### Task to complete
The answer should be a single number: how many lines of the entries below hold the word "From".

________________

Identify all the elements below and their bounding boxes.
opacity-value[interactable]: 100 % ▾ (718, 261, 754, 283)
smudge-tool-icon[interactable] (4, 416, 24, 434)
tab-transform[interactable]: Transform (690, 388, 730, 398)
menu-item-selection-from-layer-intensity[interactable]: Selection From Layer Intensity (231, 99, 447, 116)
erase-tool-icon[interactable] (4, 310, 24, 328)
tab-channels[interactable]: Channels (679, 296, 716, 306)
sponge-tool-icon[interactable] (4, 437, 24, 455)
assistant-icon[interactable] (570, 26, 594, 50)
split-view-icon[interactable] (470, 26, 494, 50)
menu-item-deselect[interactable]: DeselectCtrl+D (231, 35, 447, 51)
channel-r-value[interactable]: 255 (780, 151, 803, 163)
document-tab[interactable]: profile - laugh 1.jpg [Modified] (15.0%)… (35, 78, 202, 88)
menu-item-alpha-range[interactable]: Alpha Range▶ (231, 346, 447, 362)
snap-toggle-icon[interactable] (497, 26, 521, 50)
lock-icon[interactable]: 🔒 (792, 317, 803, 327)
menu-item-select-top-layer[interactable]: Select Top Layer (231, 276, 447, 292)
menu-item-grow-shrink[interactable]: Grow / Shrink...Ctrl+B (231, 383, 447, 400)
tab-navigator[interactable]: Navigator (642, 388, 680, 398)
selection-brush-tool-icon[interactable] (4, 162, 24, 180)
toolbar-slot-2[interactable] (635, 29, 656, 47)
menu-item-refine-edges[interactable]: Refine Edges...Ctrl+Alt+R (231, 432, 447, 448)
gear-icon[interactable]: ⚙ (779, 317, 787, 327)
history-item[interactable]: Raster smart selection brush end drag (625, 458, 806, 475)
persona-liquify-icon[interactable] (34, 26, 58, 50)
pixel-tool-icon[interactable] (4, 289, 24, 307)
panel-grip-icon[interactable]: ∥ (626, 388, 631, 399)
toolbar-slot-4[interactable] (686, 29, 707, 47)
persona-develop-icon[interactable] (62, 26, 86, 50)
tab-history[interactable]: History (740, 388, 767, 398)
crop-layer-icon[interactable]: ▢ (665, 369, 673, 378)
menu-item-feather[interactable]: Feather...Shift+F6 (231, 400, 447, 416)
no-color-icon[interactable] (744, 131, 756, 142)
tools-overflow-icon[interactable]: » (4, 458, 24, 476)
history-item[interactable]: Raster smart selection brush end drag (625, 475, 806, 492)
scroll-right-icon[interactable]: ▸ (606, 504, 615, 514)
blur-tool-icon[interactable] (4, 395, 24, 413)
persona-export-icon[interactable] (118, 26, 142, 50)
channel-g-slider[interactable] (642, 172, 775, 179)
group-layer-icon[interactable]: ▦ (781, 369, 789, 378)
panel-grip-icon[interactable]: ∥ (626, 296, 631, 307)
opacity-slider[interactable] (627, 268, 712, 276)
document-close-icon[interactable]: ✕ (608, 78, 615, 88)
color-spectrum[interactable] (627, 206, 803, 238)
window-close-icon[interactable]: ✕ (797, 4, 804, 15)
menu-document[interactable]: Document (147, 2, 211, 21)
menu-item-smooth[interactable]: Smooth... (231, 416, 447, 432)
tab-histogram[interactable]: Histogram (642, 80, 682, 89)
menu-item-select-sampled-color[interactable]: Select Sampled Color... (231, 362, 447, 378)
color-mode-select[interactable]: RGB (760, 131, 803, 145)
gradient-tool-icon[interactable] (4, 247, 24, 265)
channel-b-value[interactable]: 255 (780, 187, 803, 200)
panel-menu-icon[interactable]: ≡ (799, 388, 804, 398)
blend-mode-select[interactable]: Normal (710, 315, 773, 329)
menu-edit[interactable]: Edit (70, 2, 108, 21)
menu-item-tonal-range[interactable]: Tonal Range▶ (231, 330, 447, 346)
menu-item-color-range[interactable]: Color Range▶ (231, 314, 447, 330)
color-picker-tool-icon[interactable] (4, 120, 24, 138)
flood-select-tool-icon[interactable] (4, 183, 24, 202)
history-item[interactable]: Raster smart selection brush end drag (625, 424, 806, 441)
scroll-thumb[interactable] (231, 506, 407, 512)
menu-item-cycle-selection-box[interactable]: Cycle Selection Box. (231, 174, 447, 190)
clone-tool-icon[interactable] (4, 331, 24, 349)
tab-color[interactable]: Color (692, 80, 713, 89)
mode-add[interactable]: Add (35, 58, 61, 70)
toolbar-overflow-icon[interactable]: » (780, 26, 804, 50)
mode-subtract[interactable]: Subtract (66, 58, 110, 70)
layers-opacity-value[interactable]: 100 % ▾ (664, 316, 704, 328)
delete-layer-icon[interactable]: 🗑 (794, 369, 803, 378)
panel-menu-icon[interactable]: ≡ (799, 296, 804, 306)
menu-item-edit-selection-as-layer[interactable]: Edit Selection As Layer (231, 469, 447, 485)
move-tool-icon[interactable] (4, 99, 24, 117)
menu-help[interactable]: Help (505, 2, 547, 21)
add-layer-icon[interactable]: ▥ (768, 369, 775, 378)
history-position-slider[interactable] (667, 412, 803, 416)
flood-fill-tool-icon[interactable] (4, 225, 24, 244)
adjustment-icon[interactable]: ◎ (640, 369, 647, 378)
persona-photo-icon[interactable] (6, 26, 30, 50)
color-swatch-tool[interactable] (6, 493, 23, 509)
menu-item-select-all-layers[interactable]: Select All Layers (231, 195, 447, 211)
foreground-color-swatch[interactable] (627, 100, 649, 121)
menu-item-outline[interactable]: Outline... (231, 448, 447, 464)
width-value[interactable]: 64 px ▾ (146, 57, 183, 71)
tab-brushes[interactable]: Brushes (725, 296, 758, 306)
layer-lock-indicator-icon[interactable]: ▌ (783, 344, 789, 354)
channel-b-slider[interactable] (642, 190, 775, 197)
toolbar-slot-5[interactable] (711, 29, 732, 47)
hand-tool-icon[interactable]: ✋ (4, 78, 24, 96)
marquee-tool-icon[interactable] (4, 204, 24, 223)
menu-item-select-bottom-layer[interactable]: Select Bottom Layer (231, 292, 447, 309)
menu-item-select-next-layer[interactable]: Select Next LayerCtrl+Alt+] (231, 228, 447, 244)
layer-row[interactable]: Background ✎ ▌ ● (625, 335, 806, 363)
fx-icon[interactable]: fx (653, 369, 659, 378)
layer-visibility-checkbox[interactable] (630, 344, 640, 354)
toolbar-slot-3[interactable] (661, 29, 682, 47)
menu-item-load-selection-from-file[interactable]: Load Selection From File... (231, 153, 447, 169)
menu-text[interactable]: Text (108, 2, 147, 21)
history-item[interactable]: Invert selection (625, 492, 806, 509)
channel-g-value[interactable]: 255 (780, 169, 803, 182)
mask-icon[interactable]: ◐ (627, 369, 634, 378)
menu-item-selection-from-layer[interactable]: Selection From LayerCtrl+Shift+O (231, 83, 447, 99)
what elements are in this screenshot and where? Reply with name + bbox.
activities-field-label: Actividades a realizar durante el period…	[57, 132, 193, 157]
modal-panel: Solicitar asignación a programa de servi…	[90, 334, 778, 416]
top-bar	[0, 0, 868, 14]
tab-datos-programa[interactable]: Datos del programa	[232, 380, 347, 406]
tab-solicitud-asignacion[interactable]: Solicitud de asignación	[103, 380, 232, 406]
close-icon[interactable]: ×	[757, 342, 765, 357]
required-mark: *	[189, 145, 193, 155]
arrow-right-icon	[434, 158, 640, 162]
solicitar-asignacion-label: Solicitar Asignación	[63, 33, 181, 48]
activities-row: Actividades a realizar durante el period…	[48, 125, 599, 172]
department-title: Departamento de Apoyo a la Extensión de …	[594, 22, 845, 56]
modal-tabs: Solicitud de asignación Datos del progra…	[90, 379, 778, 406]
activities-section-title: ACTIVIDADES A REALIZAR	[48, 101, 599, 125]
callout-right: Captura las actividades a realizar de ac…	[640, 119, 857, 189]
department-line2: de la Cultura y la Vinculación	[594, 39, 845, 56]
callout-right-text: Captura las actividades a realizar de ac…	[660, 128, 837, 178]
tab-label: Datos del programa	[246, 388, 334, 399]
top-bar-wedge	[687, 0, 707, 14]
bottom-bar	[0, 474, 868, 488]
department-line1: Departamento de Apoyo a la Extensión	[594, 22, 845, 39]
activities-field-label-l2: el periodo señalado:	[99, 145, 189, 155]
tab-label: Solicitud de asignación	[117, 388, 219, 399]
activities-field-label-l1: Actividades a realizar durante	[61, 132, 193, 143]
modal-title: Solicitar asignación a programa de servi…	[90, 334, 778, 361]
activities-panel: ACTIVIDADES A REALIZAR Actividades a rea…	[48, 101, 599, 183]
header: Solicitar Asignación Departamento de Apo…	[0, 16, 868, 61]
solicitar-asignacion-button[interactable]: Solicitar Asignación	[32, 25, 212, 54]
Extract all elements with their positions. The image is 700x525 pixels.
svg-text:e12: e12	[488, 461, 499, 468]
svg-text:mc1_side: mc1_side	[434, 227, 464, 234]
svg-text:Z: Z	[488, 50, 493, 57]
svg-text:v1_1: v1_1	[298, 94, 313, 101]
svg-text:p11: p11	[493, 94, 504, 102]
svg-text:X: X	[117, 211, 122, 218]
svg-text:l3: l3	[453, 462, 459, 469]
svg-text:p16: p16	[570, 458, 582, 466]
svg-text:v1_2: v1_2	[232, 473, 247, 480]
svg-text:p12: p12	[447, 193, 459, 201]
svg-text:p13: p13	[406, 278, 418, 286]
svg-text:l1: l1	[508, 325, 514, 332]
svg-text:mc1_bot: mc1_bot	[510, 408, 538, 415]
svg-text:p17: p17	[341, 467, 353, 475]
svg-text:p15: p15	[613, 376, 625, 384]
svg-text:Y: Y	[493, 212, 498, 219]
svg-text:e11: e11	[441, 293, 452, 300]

________________

### Answer for this exercise
3